The interaction of a small library of cyclic DKP–RGD peptidomimetics with α5β1 integrin has been investigated by means of an integrated experimental and computational approach. Bioaffinity NMR techniques, including saturation transfer difference (STD) and transferred NOESY, were applied to the ligands in a suspension of intact MDA‐MB‐231 breast cancer cells, in which integrin α5β1 is highly expressed. The NMR data were compared with the docking calculations of the RGD ligands in the crystal structure of the α5β1 binding site, and were integrated with competitive binding assays to the purified α5β1 integrin. Ligand binding epitopes involve protons of both the RGD moiety and the DKP scaffold, although the stereochemistry and the functionalization of the DKP scaffold as well as the macrocycle conformation determine a great variability in the interaction.

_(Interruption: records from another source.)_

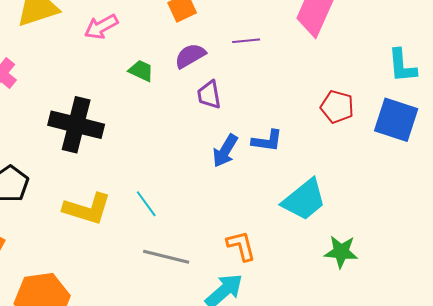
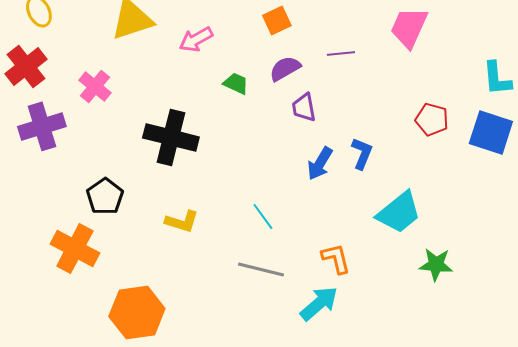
blue L-shape: (267, 141) -> (362, 153), turned -76
cyan line: (146, 204) -> (263, 216), moved
yellow L-shape: (87, 209) -> (182, 221), size x0.7

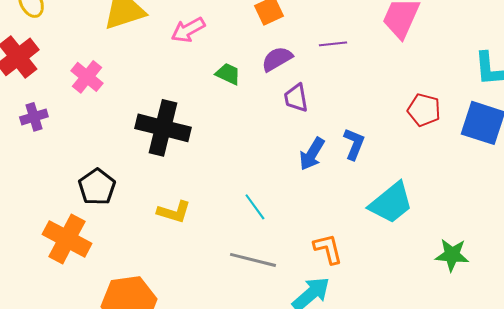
purple cross: (42, 126) -> (34, 117), size x0.6
green star: (436, 264) -> (452, 255), moved

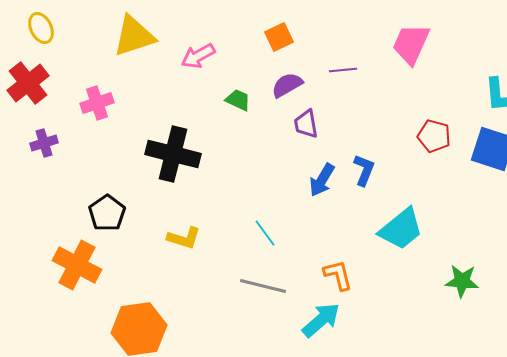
pink cross: (87, 77) -> (97, 103), turned 32

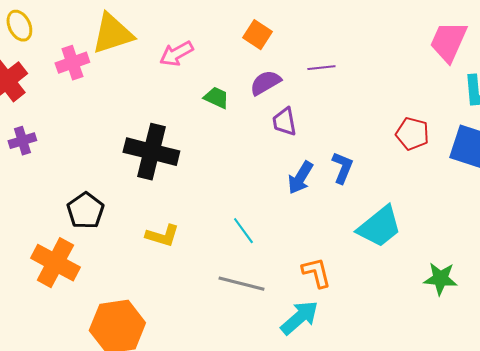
orange square: (279, 37) -> (257, 35), turned -32
pink trapezoid: (411, 44) -> (448, 42), moved
pink cross: (97, 103) -> (72, 63), moved

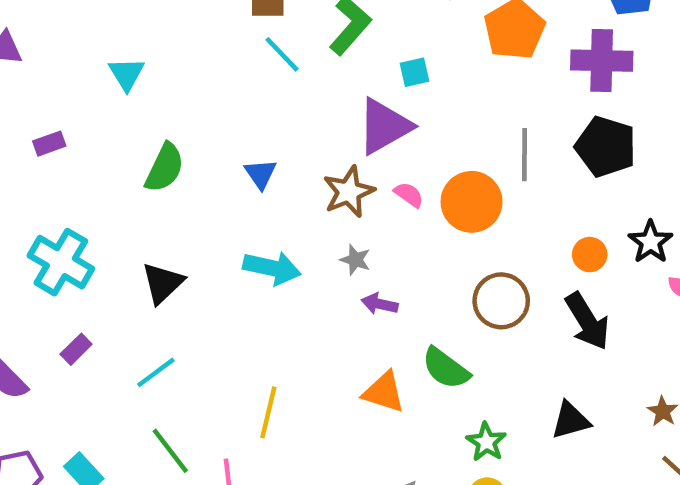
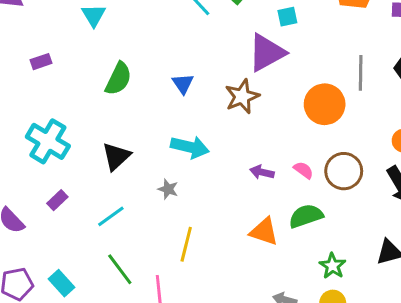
pink semicircle: (409, 195) -> (303, 170), moved
gray star: (355, 260) -> (168, 189), moved
green semicircle: (446, 368) -> (306, 216), turned 124

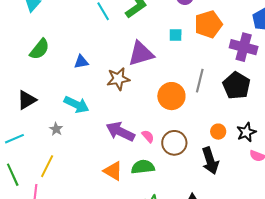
cyan square: (287, 17) -> (176, 35), moved
blue triangle: (183, 84) -> (81, 62), turned 42
purple arrow: (262, 172) -> (120, 132), size x1.8
yellow line: (186, 244) -> (47, 166), moved

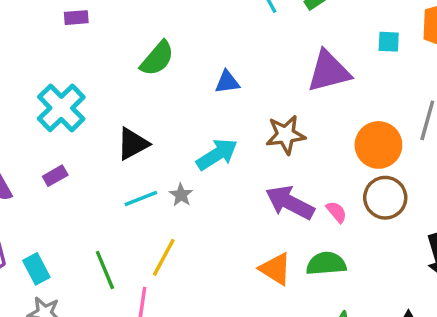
brown star: (118, 79) -> (286, 135), moved
cyan arrow: (77, 105) -> (217, 154), turned -60
cyan line: (14, 139) -> (141, 199), moved
brown circle: (174, 143) -> (385, 198), moved

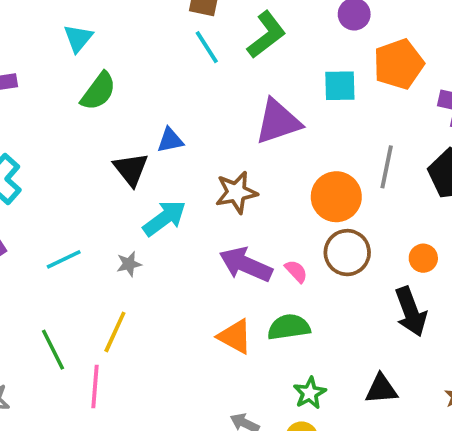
cyan square: (389, 42) -> (340, 86), size x1.4
green semicircle: (157, 58) -> (98, 91), moved
black triangle: (133, 144) -> (131, 169), moved, turned -36
gray star: (181, 195) -> (129, 264), turned 30
cyan line: (141, 199) -> (64, 259), moved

The ligand showing the highest number of STD signals is also the most potent α5β1 ligand of the series, displaying a nanomolar IC50 value. Cells do it better! The interactions between breast cancer cells, expressing high levels of integrin α5β1, and cyclic DKP–RGD peptidomimetics are studied by using bioaffinity NMR techniques. The NMR data are compared with the docking calculations of RGD ligands in the crystal structure of the α5β1 binding site, thus affording an improved understanding of ligand–integrin interactions.